Oracle is currently working on a Mac version of Java 7 for OS X, but the end user version won't be ready until the fall. Currently, only Apple distributes any version of Java for OS X.
Thanks for correcting my mistake. That only strengthens your point that Apple bears responsibility for this massive screwup.
Thanks for correcting my mistake. That only strengthens your point that Apple bears responsibility for this massive screwup.
I really don't see how. Sure, Oracle issued a patch a while ago, but Apple isn't going to just release the update through its servers without testing the update.
Moreover, the extent of the issue has only come to light recently when a third party security expert made its findings public. Apple has always evaluated threats before reacting. Nine out of ten times it is the right approach. Time will tell here.
Although there appears to be a significant number of Macs infected (I know nobody personally), there has been no real damage to users. The malware is merely being used for click link purposes, meaning companies like Google are likely the real victim. Maybe Apple is behind the malware.
But it's a Java problem?
Fortunately, Apple already has software that takes care of it.
It's called LION. Neither Flash nor Java come with Lion.

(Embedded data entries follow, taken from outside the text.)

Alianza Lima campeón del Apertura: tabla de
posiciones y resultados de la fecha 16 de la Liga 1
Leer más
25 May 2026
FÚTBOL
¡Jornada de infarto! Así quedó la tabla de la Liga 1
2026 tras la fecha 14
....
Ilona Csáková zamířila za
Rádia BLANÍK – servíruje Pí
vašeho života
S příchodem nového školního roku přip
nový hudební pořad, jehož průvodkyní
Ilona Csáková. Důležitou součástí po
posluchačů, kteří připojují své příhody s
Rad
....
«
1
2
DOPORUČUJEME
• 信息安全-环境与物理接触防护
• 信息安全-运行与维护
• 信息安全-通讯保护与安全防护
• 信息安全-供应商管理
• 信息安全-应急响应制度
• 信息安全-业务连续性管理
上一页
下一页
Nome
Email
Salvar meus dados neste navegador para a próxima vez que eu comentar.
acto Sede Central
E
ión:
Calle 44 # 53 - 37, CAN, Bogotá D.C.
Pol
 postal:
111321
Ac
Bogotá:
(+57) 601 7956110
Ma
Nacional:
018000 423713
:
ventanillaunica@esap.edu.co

How many Mac users do you suppose there are who never access a YouTube video (which requires Java to be enabled)? Not many...meaning that Apple better plan on people downloading it even if Apple doesn't distribute it on Lion.
Amen!
Apple is doing good stuff now to fix the problem but these fixes are about 2 months too late. Apple owns this one. And to think I finally got my parents to buy a Mac last month...

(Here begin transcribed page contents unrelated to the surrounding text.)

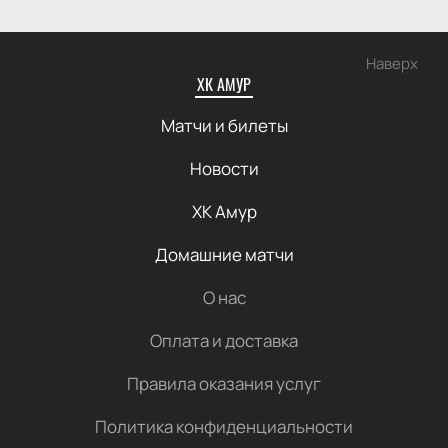
Наверх
ХК АМУР
Матчи и билеты
Новости
ХК Амур
Домашние матчи
О нас
Оплата и доставка
Правила оказания услуг
Политика конфиденциальности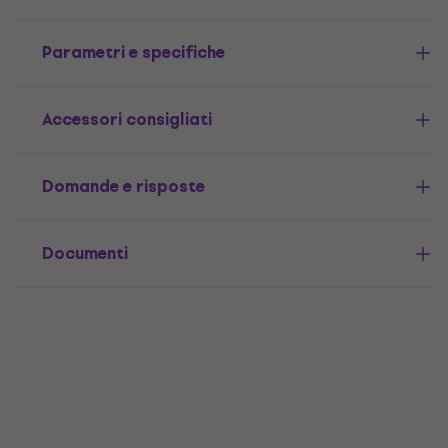
Parametri e specifiche
Accessori consigliati
Domande e risposte
Documenti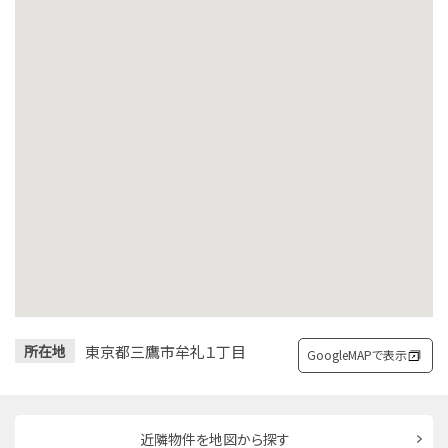
東京都三鷹市牟礼１丁目
所在地
GoogleMAPで表示
近隣物件を地図から探す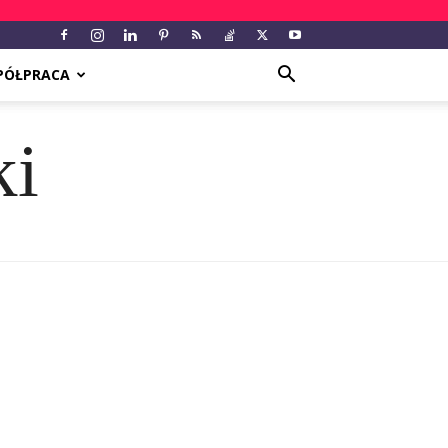
PÓŁPRACA
ki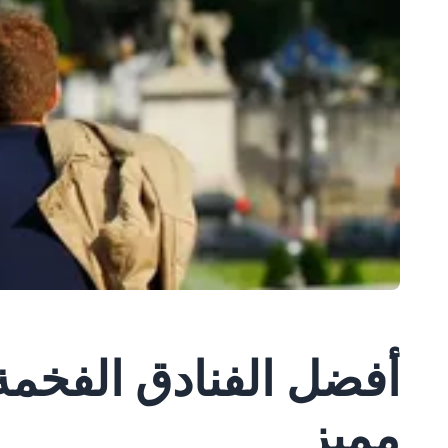
أفضل الفنادق الفخمة 
مميز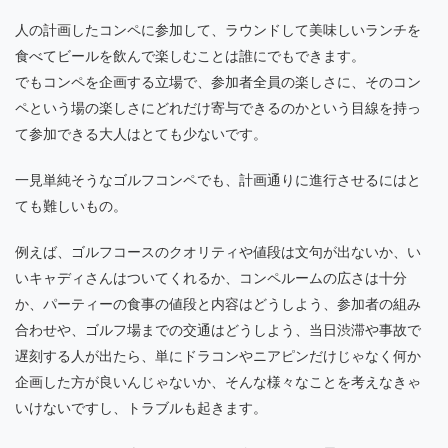
人の計画したコンペに参加して、ラウンドして美味しいランチを
食べてビールを飲んで楽しむことは誰にでもできます。
でもコンペを企画する立場で、参加者全員の楽しさに、そのコン
ペという場の楽しさにどれだけ寄与できるのかという目線を持っ
て参加できる大人はとても少ないです。
一見単純そうなゴルフコンペでも、計画通りに進行させるにはと
ても難しいもの。
例えば、ゴルフコースのクオリティや値段は文句が出ないか、い
いキャディさんはついてくれるか、コンペルームの広さは十分
か、パーティーの食事の値段と内容はどうしよう、参加者の組み
合わせや、ゴルフ場までの交通はどうしよう、当日渋滞や事故で
遅刻する人が出たら、単にドラコンやニアピンだけじゃなく何か
企画した方が良いんじゃないか、そんな様々なことを考えなきゃ
いけないですし、トラブルも起きます。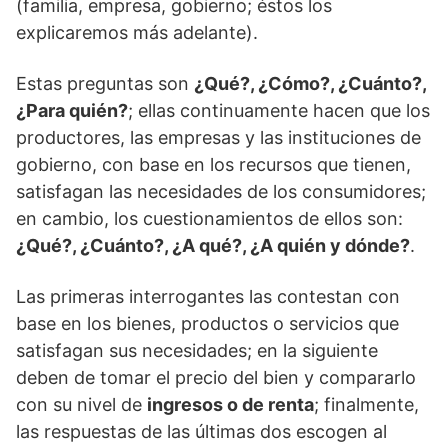
(familia, empresa, gobierno; éstos los
explicaremos más adelante).
Estas preguntas son
¿Qué?, ¿Cómo?, ¿Cuánto?,
¿Para quién?
; ellas continuamente hacen que los
productores, las empresas y las instituciones de
gobierno, con base en los recursos que tienen,
satisfagan las necesidades de los consumidores;
en cambio, los cuestionamientos de ellos son:
¿Qué?, ¿Cuánto?, ¿A qué?, ¿A quién y dónde?
.
Las primeras interrogantes las contestan con
base en los bienes, productos o servicios que
satisfagan sus necesidades; en la siguiente
deben de tomar el precio del bien y compararlo
con su nivel de
ingresos o de renta
; finalmente,
las respuestas de las últimas dos escogen al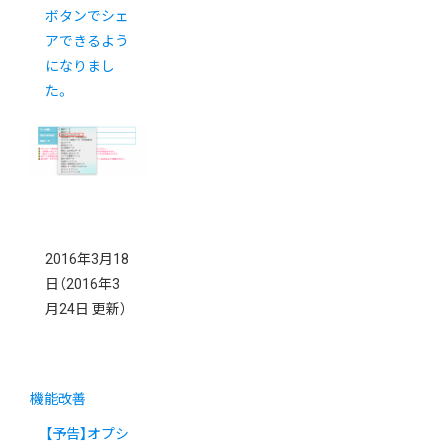
ボタンでシェ
アできるよう
になりまし
た。
2016年3月18
日
（2016年3
月24日 更新）
機能改善
【予告】オプシ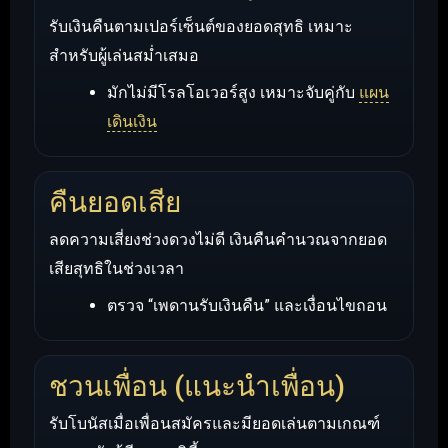
รับเงินคืนตามเปอร์เซ็นต์ของยอดสุทธิ เหมาะ
สำหรับผู้เล่นสม่ำเสมอ
มักไม่มีโรลโอเวอร์สูง เหมาะจับคู่กับ
แผน
เดินเงิน
คืนยอดเสีย
ลดความเสี่ยงช่วงดวงไม่ดี เงินคืนคำนวณจากยอด
เสียสุทธิในช่วงเวลา
ตรวจ “เพดานรับเงินคืน” และเงื่อนไขถอน
ชวนเพื่อน (แนะนำเพื่อน)
รับโบนัสเมื่อเพื่อนสมัครและมียอดเล่นตามเกณฑ์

1. your parents Mac won't have Java on it unless they go and download it, same with Flash
2. This is NOT Apple's software. In truth they have no obligation to do any fixes to Java or anything else. Oracle is to blame for the exploit and they should have fixed it and released the patches for Mac OS and they should be the ones writing the clean up software.
How many Mac users do you suppose there are who never access a YouTube video (which requires Java to be enabled)?

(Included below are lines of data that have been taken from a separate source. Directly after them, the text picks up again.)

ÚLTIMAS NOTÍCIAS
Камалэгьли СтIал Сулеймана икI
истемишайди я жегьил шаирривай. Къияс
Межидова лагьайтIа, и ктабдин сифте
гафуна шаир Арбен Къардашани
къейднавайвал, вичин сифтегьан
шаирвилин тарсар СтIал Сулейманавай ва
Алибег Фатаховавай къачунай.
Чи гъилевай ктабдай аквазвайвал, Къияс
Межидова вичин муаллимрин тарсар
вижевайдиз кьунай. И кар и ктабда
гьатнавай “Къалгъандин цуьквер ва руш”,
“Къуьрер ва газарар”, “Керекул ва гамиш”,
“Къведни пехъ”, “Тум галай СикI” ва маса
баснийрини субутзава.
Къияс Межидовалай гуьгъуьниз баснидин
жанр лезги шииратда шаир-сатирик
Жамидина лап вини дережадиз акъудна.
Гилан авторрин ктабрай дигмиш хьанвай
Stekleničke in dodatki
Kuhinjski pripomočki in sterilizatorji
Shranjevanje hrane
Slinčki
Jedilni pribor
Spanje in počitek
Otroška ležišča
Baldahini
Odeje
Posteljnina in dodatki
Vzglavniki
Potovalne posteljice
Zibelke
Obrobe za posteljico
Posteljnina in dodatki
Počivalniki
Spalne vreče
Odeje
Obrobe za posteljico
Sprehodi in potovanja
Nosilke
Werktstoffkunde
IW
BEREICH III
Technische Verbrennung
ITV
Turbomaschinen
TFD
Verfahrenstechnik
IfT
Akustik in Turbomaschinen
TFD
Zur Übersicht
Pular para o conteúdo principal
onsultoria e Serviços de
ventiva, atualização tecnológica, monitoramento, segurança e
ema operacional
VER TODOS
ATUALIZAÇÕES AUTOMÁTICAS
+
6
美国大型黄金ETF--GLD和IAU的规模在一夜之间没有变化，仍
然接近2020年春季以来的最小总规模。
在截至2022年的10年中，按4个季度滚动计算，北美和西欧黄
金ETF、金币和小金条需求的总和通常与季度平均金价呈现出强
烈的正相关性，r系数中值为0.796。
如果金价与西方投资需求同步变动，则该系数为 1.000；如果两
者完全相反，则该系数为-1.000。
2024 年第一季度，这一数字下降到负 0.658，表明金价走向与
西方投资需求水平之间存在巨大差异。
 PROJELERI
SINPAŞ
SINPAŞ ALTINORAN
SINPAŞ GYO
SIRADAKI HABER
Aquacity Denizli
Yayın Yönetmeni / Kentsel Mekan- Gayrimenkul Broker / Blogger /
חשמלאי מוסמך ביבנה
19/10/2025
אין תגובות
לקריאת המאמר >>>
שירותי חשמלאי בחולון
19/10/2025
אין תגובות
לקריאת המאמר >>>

No it doesn't. I know this because I'm on Youtube all the time and I have no Java on my computer. No Flash player either and don't need it thanks to the HTML5 alt player
How many Mac users do you suppose there are who never access a YouTube video (which requires Java to be enabled)?
You don't though.
How many Mac users do you suppose there are who never access a YouTube video (which requires Java to be enabled)? Not many...meaning that Apple better plan on people downloading it even if Apple doesn't distribute it on Lion.
Are you smoking something or just dizzy from spinning stories? Java has nothing to do with watching a youtube video. Java is not even installed on my iMac yet youtube works just fine.
How many Mac users do you suppose there are who never access a YouTube video (which requires Java to be enabled)? Not many...meaning that Apple better plan on people downloading it even if Apple doesn't distribute it on Lion.
I think you mean Flash there. Also, you don't need to use Flash at all if it's using HTML5 video. Flash, PDF and Java are the biggest security issues ever invented.
What would we miss if Java went away?
There's your problem, there. Nobody should install Flash. Period.
Isn't flash required to use YouTube? There goes 95% of my fun!